**ASSIGNED TASK**
Scan the entries for lines with the word "services", then copy those lines.

———

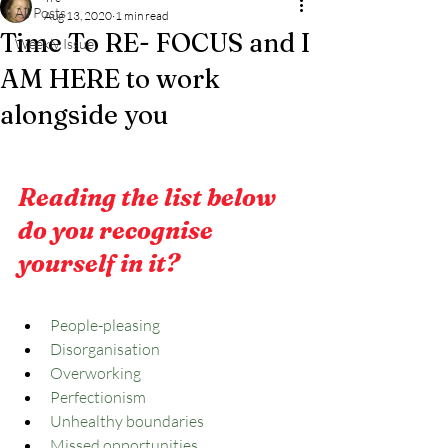
All Posts
Aug 13, 2020
1 min read
Time To RE- FOCUS and I
Weekly Issue
AM HERE to work
alongside you
Reading the list below 
do you recognise 
yourself in it?
People-pleasing
Disorganisation
Overworking
Perfectionism
Unhealthy boundaries
Missed opportunities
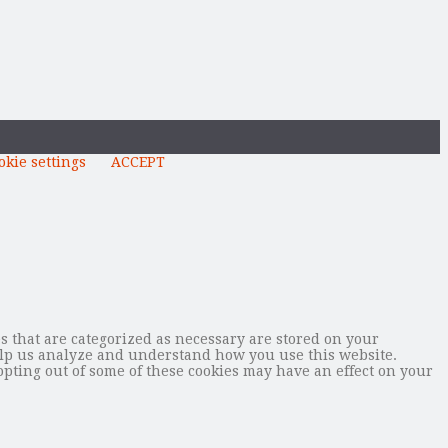
okie settings
ACCEPT
s that are categorized as necessary are stored on your
 help us analyze and understand how you use this website.
opting out of some of these cookies may have an effect on your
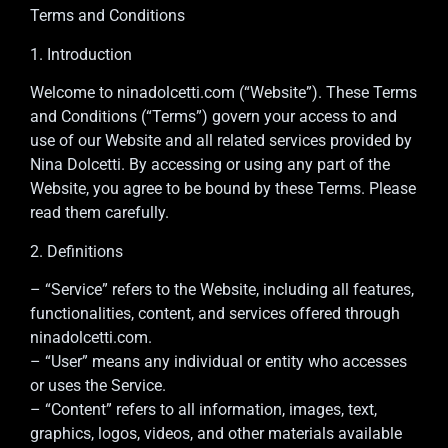
Terms and Conditions
1. Introduction
Welcome to ninadolcetti.com (“Website”). These Terms
and Conditions (“Terms”) govern your access to and
use of our Website and all related services provided by
Nina Dolcetti. By accessing or using any part of the
Website, you agree to be bound by these Terms. Please
read them carefully.
2. Definitions
– “Service” refers to the Website, including all features,
functionalities, content, and services offered through
ninadolcetti.com.
– “User” means any individual or entity who accesses
or uses the Service.
– “Content” refers to all information, images, text,
graphics, logos, videos, and other materials available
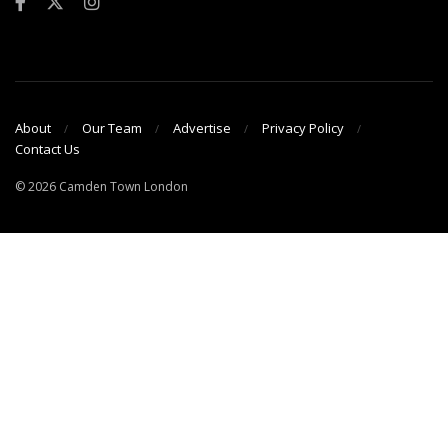
About
Our Team
Advertise
Privacy Policy
Contact Us
© 2026 Camden Town London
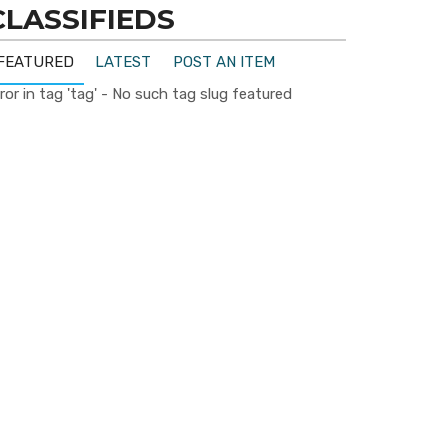
CLASSIFIEDS
FEATURED
LATEST
POST AN ITEM
ror in tag 'tag' - No such tag slug featured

———

**RESPONSE BOX**
use of our Website and all related services provided by
functionalities, content, and services offered through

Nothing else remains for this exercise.